**Problem to solve**
Whenever the string "Linha" turns up in a line of the data below, copy that line.

**Data shown**
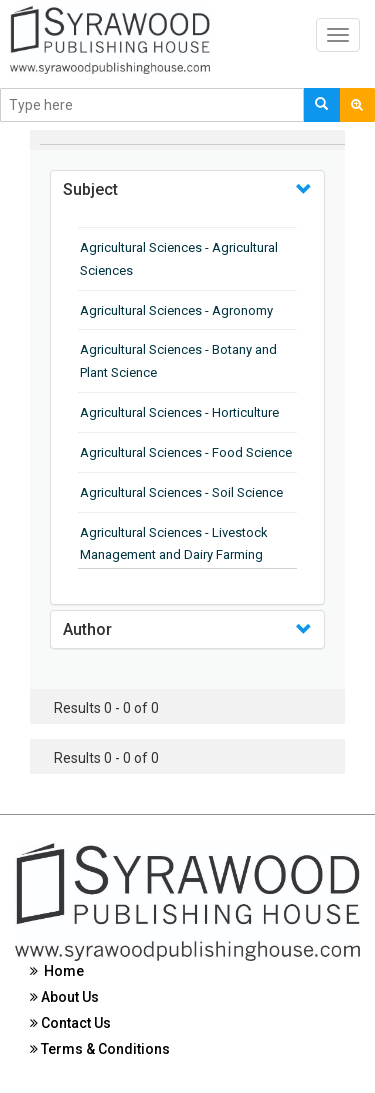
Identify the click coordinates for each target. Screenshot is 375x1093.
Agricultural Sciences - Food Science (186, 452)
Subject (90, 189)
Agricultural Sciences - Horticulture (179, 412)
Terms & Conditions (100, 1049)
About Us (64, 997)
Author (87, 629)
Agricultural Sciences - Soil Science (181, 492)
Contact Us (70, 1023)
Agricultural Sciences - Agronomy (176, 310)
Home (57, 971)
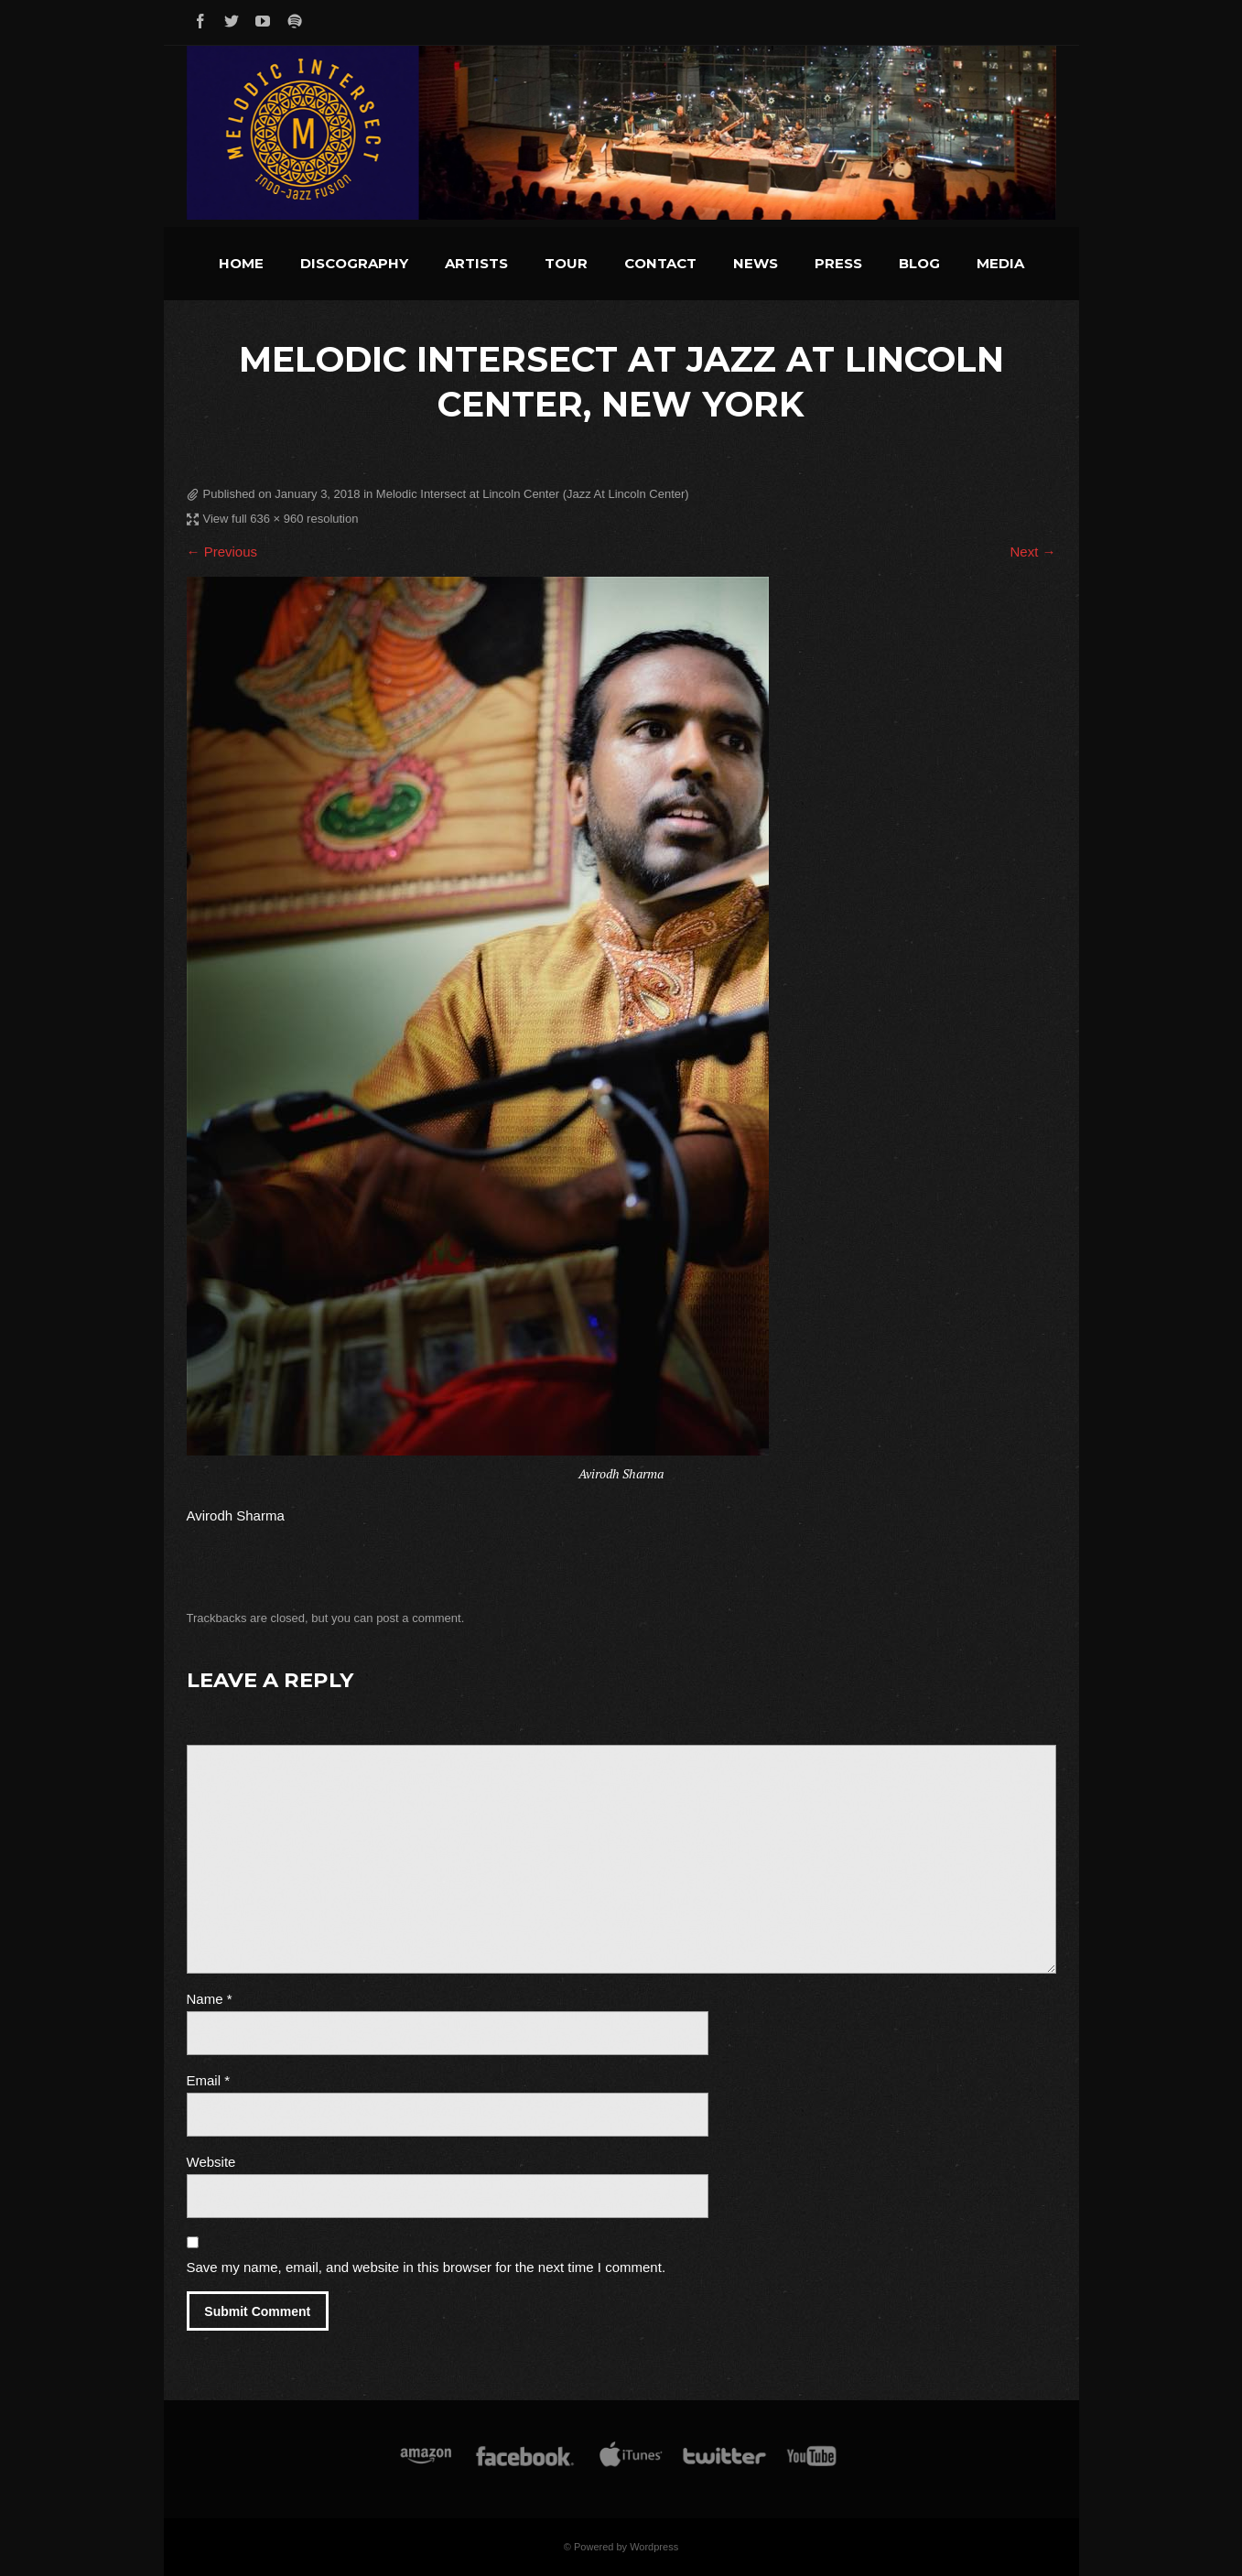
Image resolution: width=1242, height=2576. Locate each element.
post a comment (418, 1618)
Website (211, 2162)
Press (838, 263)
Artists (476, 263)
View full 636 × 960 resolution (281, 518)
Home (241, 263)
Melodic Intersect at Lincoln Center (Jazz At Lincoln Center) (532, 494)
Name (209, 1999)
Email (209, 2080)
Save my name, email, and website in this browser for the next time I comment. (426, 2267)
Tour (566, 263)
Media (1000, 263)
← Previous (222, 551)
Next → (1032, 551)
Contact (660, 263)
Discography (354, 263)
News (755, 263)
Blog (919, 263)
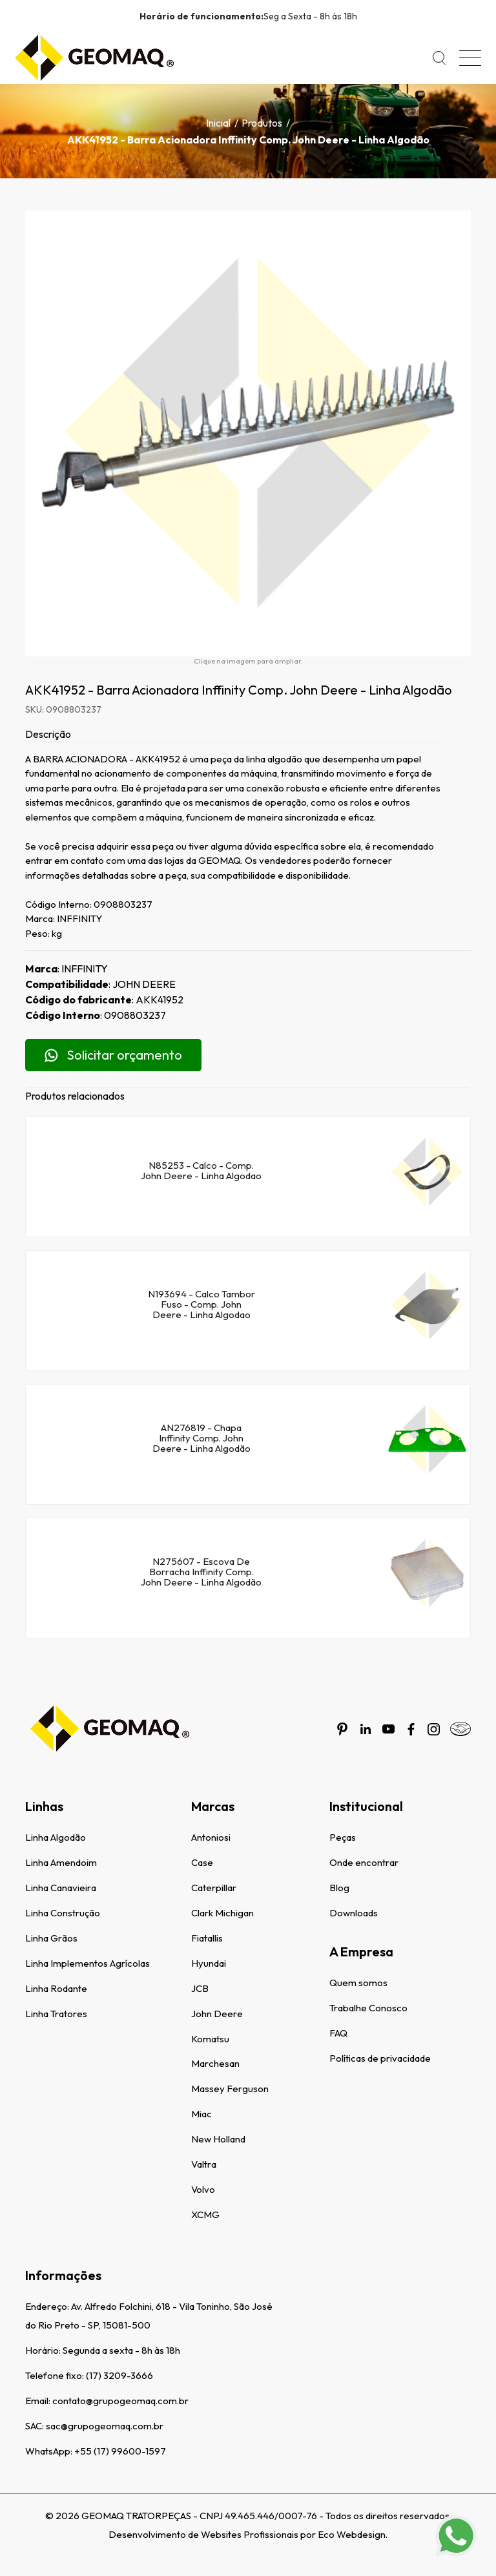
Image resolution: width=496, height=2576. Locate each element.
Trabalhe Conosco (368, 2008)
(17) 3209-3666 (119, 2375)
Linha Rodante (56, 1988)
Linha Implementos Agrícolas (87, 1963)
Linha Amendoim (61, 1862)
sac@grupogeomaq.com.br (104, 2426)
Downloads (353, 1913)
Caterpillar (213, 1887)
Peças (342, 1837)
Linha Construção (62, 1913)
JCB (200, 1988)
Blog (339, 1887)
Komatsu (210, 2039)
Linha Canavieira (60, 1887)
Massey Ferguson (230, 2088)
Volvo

**Response area**
Linha Rodante (56, 1988)
Linha Implementos Agrícolas (87, 1963)
Linha Amendoim (61, 1862)
Linha Construção (62, 1913)
Linha Canavieira (60, 1887)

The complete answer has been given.